I still remember where I first listened to Kid A. There aren’t many albums I can say that about, but most of us at least remember how ridiculously anticipated the album was as the follow-up to OK Computer. Sure, that sense of anticipation is at least part of why I vividly remember putting the disc on in my car stereo as I left the parking lot of Port Huron, Michigan’s only mall. No, the reason the memory is so vivid is nearly entirely because of “Everything in Its Right Place”. The song opens the album with warm electric piano chords, and subtle bass, glitchy vocal sound effects, and a soft kick drum beat before Thom Yorke’s falsetto slides in on top of the mix. I fell in love with it instantly.
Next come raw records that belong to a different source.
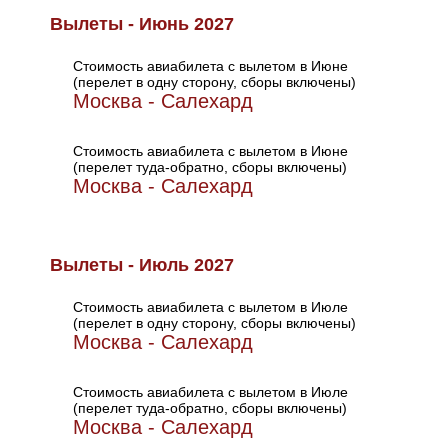
Вылеты - Июнь 2027
Стоимость авиабилета с вылетом в Июне
(перелет в одну сторону, сборы включены)
Москва - Салехард
Стоимость авиабилета с вылетом в Июне
(перелет туда-обратно, сборы включены)
Москва - Салехард
Вылеты - Июль 2027
Стоимость авиабилета с вылетом в Июле
(перелет в одну сторону, сборы включены)
Москва - Салехард
Стоимость авиабилета с вылетом в Июле
(перелет туда-обратно, сборы включены)
Москва - Салехард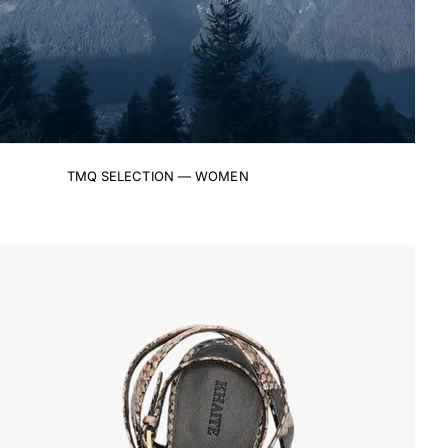
TMQ SELECTION — WOMEN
Kid A was an album that featured all sorts of rumors in the hype leading up to its release. But it hit before the internet really became a force in the music world (no leaks, unlike the follow-up Amnesiac). And with the band doing no promotion, including no lead single, nobody knew quite what to expect. We knew Radiohead was going in a more electronic direction, and that it would probably be challenging and weird. Kid A proved to be both of those things, but by putting “Everything in its Right Place” first on the disc, the band let us know that they hadn’t abandoned melody and songwriting in their quest to expand their musical horizons.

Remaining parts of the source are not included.